Traditional radio is dying. How often have we heard that? How many seemingly sincere people say that while intelligent people nod in agreement?
Of course, the factual evidence says otherwise. We’ve recounted the results of numerous studies and listening surveys here, here, here, here, here, here, and elsewhere. Yet new-media true believers simply dismiss all this evidence, arguing (without any proof of their own) that no one listens to radio anymore.
When it comes to the battle between facts and beliefs, beliefs often win. Behavioral research shows that even in the face of overwhelming factual proof to the contrary, many people will continue to hold fast to their misguided beliefs.
Unfortunately, the willingness to accept radio’s demise as truth is aided by those who’s financial interests line up with the lie. There’s a lot more money to be made on the “radio is dead” side.
Television fights a similar battle. New-media pundits dismiss over-the-air TV declaring (contrary to all evidence) that people don’t watch traditional television anymore.
The difference is that while radio seems to suffer from a lack of confidence problem and takes the abuse quietly, television more often pushes back. The latest example is the response to a Forrester forecast. Forrester is a “research” company that peddles pricey studies that often have an upbeat new-media theme.
Advertising Age reports that after Forrester analyst David Cooperstein predicted a decline in television advertising at the recent Association of National Advertisers, CBS Corp.

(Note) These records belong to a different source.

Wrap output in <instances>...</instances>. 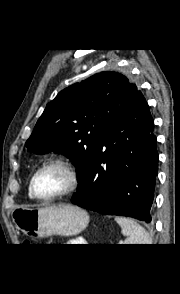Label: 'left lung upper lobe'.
I'll return each mask as SVG.
<instances>
[{
  "label": "left lung upper lobe",
  "instance_id": "1",
  "mask_svg": "<svg viewBox=\"0 0 180 294\" xmlns=\"http://www.w3.org/2000/svg\"><path fill=\"white\" fill-rule=\"evenodd\" d=\"M138 92L128 77L114 71L75 83L47 104L25 146L36 154L63 152L76 166L79 188L103 139Z\"/></svg>",
  "mask_w": 180,
  "mask_h": 294
}]
</instances>
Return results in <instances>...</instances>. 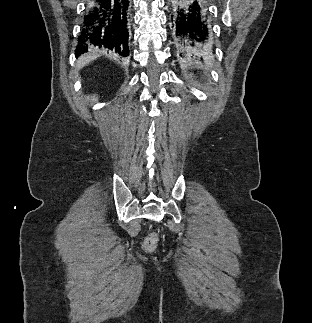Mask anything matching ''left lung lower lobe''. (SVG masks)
Segmentation results:
<instances>
[{
    "label": "left lung lower lobe",
    "instance_id": "left-lung-lower-lobe-1",
    "mask_svg": "<svg viewBox=\"0 0 312 323\" xmlns=\"http://www.w3.org/2000/svg\"><path fill=\"white\" fill-rule=\"evenodd\" d=\"M208 0H173L169 5L172 40L181 57L209 55L212 24Z\"/></svg>",
    "mask_w": 312,
    "mask_h": 323
}]
</instances>
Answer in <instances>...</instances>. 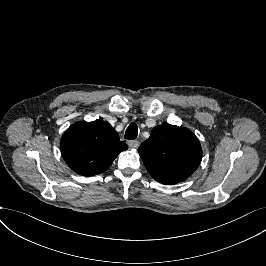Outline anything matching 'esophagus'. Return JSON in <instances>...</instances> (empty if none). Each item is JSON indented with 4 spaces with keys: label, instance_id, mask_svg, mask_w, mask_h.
Masks as SVG:
<instances>
[{
    "label": "esophagus",
    "instance_id": "1",
    "mask_svg": "<svg viewBox=\"0 0 266 266\" xmlns=\"http://www.w3.org/2000/svg\"><path fill=\"white\" fill-rule=\"evenodd\" d=\"M127 145L129 148H137L139 146V141L137 140H128Z\"/></svg>",
    "mask_w": 266,
    "mask_h": 266
}]
</instances>
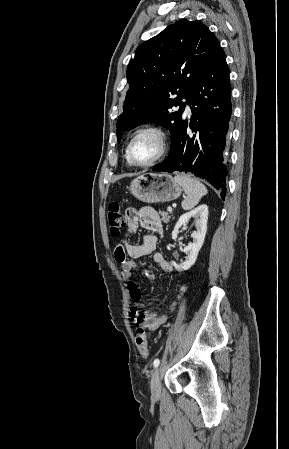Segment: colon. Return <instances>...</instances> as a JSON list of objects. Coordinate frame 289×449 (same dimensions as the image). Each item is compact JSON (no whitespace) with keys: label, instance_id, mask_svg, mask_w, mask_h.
<instances>
[{"label":"colon","instance_id":"obj_1","mask_svg":"<svg viewBox=\"0 0 289 449\" xmlns=\"http://www.w3.org/2000/svg\"><path fill=\"white\" fill-rule=\"evenodd\" d=\"M108 224L110 233L114 237L119 236L125 226V216L116 202L111 203L108 208ZM131 293L134 300L139 297V292L135 286L131 287ZM135 341L140 356L146 358L149 354V347L147 334L142 326H139L137 329Z\"/></svg>","mask_w":289,"mask_h":449}]
</instances>
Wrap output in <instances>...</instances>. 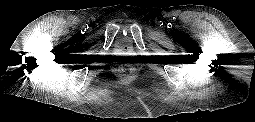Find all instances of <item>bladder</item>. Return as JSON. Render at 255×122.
I'll list each match as a JSON object with an SVG mask.
<instances>
[{"label": "bladder", "instance_id": "1", "mask_svg": "<svg viewBox=\"0 0 255 122\" xmlns=\"http://www.w3.org/2000/svg\"><path fill=\"white\" fill-rule=\"evenodd\" d=\"M131 45V39L128 35L120 33L115 41V46L119 49H125Z\"/></svg>", "mask_w": 255, "mask_h": 122}]
</instances>
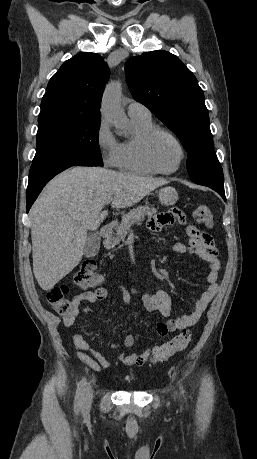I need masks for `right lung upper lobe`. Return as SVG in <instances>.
Returning a JSON list of instances; mask_svg holds the SVG:
<instances>
[{
	"instance_id": "cb5924a9",
	"label": "right lung upper lobe",
	"mask_w": 257,
	"mask_h": 459,
	"mask_svg": "<svg viewBox=\"0 0 257 459\" xmlns=\"http://www.w3.org/2000/svg\"><path fill=\"white\" fill-rule=\"evenodd\" d=\"M110 75L104 59L95 53H79L65 61L50 79L41 111L67 112L100 118L99 104Z\"/></svg>"
}]
</instances>
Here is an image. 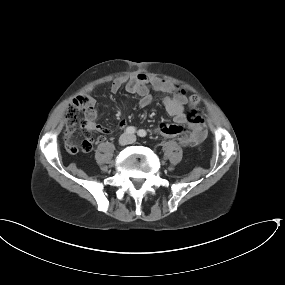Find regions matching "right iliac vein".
I'll use <instances>...</instances> for the list:
<instances>
[{"mask_svg":"<svg viewBox=\"0 0 285 285\" xmlns=\"http://www.w3.org/2000/svg\"><path fill=\"white\" fill-rule=\"evenodd\" d=\"M130 139H131V138H130L129 135L124 134V135H122V136L119 138V144H120L121 146H124V145H126V144L129 143Z\"/></svg>","mask_w":285,"mask_h":285,"instance_id":"right-iliac-vein-1","label":"right iliac vein"}]
</instances>
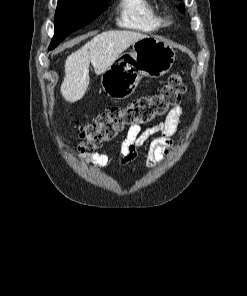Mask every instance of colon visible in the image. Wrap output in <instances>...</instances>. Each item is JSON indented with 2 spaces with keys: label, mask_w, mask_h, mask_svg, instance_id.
<instances>
[{
  "label": "colon",
  "mask_w": 247,
  "mask_h": 296,
  "mask_svg": "<svg viewBox=\"0 0 247 296\" xmlns=\"http://www.w3.org/2000/svg\"><path fill=\"white\" fill-rule=\"evenodd\" d=\"M185 92L183 76L171 75L161 89L149 96L138 98L123 107H111L92 122L78 128L81 152L97 149L129 126L141 125L164 116L175 106Z\"/></svg>",
  "instance_id": "5ec220e1"
}]
</instances>
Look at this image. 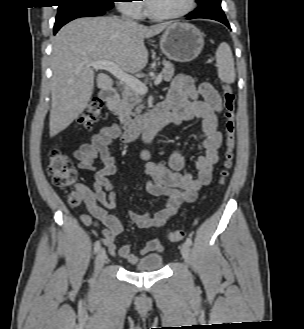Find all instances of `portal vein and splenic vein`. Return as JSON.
Wrapping results in <instances>:
<instances>
[{"label": "portal vein and splenic vein", "instance_id": "obj_1", "mask_svg": "<svg viewBox=\"0 0 304 329\" xmlns=\"http://www.w3.org/2000/svg\"><path fill=\"white\" fill-rule=\"evenodd\" d=\"M88 64L93 67L96 70H106L109 71L112 75H114L116 78H118L121 82H123L125 85L131 87L136 92L140 94H146L148 91L147 86L142 83L139 79L136 77L124 72L116 63L111 61H92L88 62ZM162 74H159L154 84L158 85L162 81Z\"/></svg>", "mask_w": 304, "mask_h": 329}]
</instances>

Chief Research Officer David Poltrack rose to challenge the prediction. According to Adage, here’s what Poltrack said:
This research says that advertisers are actually pulling money out of television. It is not true. In 2006 when you published this result, Forrester predicted, that 5% to 10% of advertising dollars would be taken out of television in 2007. Television advertising actually went up 4% in 2007. And since 2007, despite the recession, television has increased its share of advertising dollars two full percentage points. So advertisers are spending more of their money on television, not less.
Another account of the moment better conveys Poltrack’s frustration:
He was particularly set off by advertisers’ claim (in the Forrester study) that only 41 percent of their media budgets went to TV last year versus 58 percent in a 2008 survey. Poltrack called those figures here “bullsh*t numbers.” He added, “For that to happen, if advertising dollars during the recession went down 10 percent, TV advertising would have been down 30 percent. Everyone knows that didn’t happen.”
A review of Forrester predictions shows a pattern of understating radio and televisions strengths while predicting broad and rapid embracing of new media. The media dutifully print the Forrester predictions without bothering to look back to see how accurate their previous predictions were. (Not very.)
We raised questions about Forrester’s research in August of last year here. The company asserted listening levels were dropping precipitously and in 2009 were less than 7 hours per week. Arbitron’s PPM listening estimate was 12 hours, their diary based estimate was even higher, and both were at the low end of other estimates.
Why isn’t the NAB out front with a truth squad? Where’s the RAB? How about Arbitron supporting radio rather than just bleeding it?
Radio needs people like David Poltrack who are willing to call “bullsh*t” what it is.